Saturday, June 4, 2016

The Towering Inferno (1974)

Director: John Guillermin

Writers: Stirling Silliphant, Richard Martin Stern, Thomas N. Scortia, Frank M. Robinson

Composer:  John Williams

Starring: Paul Newman, Steve McQueen, William Holden, Faye Dunaway, Fred Astaire, Susan Blakely, Richard Chamberlain, Jennifer Jones, O.J. Simpson, Robert Vaughn, Robert Wagner, Susan Flannery, Sheila Allen, Dabney Coleman

More info: IMDb

Tagline: One Tiny Spark Becomes A Night Of Blazing Suspense.
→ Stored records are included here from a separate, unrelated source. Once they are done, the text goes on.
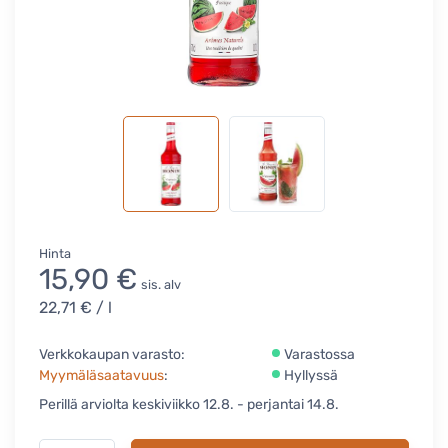
Hinta
15,90 €
sis. alv
22,71 €
/ l
Verkkokaupan varasto:
Varastossa
Myymäläsaatavuus
:
Hyllyssä
Perillä arviolta keskiviikko 12.8. - perjantai 14.8.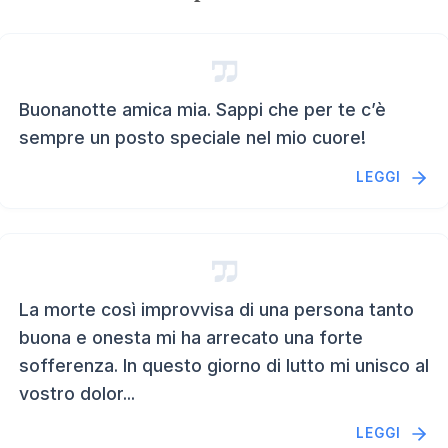
Buonanotte amica mia. Sappi che per te c’è
sempre un posto speciale nel mio cuore!
LEGGI
La morte così improvvisa di una persona tanto
buona e onesta mi ha arrecato una forte
sofferenza. In questo giorno di lutto mi unisco al
vostro dolor...
LEGGI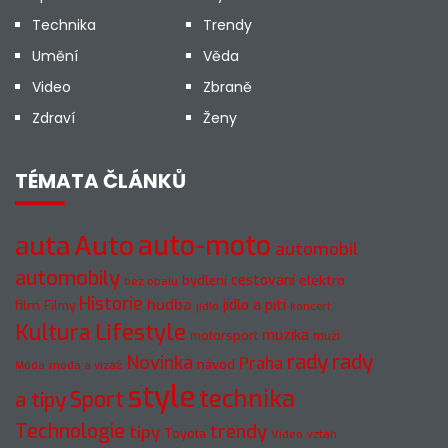
Technika
Trendy
Umění
Věda
Video
Zbraně
Zdraví
Ženy
TÉMATA ČLÁNKŮ
auto-moto
auta
Auto
automobil
automobily
cestování
elektro
bydlení
bez obalu
Historie
hudba
jídlo a pití
film
Filmy
jídlo
koncert
Kultura
Lifestyle
muzika
motorsport
muži
rady
rady
Novinka
Praha
návod
móda a vizáž
Móda
style
technika
a tipy
Sport
Technologie
trendy
tipy
Toyota
Video
vztah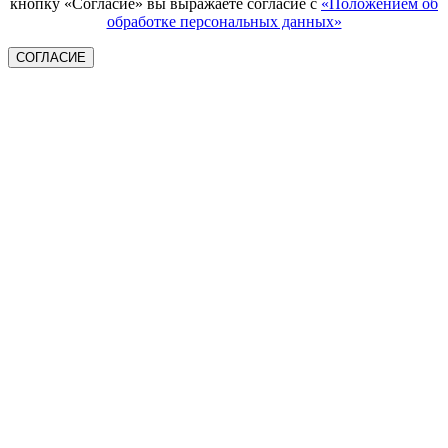
кнопку «Согласие» вы выражаете согласие с
«Положением об
обработке персональных данных»
СОГЛАСИЕ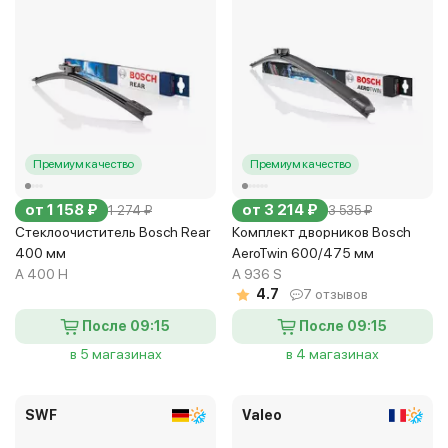
Премиум качество
Премиум качество
от 1 158 ₽
от 3 214 ₽
1 274 ₽
3 535 ₽
Стеклоочиститель Bosch Rear
Комплект дворников Bosch
400 мм
AeroTwin 600/475 мм
A 400 H
A 936 S
4.7
7 отзывов
После 09:15
После 09:15
в 5 магазинах
в 4 магазинах
SWF
Valeo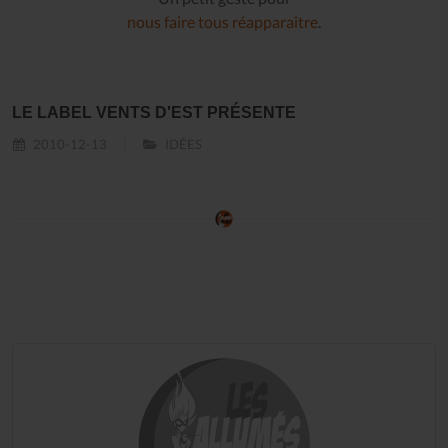
nous faire tous réapparaître
.
LE LABEL VENTS D'EST PRÉSENTE
2010-12-13
IDÉES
Plot:  At the opening party of a colossal, but poorly constructed, office building, a massive fire breaks out that threatens to destroy the tower and everyone in it.

My rating: 7/10

Will I watch it again?  Maybe.

I never saw this before now and I have to say...I liked it.  The pacing is great (it's fifteen minutes shy of three hours and it flies by) and you can't get better than having Paul Newman and Steve McQueen headlining your show.  Newman is THE MAN in this picture.  He's a lot of fun.  The special effects are at times amazing.  The scenes with Robert Wagner and the woman he's with (forgive me, I can't remember who she was) trying to escape are fantastic.  Naturally, with this being a disaster movie, lots of people die and they die in gloriously grisly ways like falling from the building, hitting something and spin to the ground.  Great stuff.  John Williams delivers the music and you can hear some of the orchestration that would find its way into pictures like THE EMPIRE STRIKES BACK (1980).  That was fun.  The only thing I think I might've changed was having too many characters and brief storylines.  The Fred Astaire character story, for example, seemed unnecessary.  Still, it's a fun movie and I was surprised at how much I dug it.  The 20th Century Fox special edition DVD (2 discs) has a great looking anamorphic widescreen print with lots of extras.  You get three commentaries (film historian F.X. Feeney, special effects director for X3 Mike Vezina and stunt coordinator on THE DAY AFTER TOMORROW Branko Racki), AMC Backstory (22 minutes), lots of vintage promotional material (NATO presentation reel, two featurettes from '74, a '77 Irwin Allen interview, the film's teaser and trailer and the trailer for THE POSEIDON ADVENTURE), extended and deleted scenes which were part of the longer TV broadcast (45 minutes), American Cinematographer articles (three) and storyboard comparisons.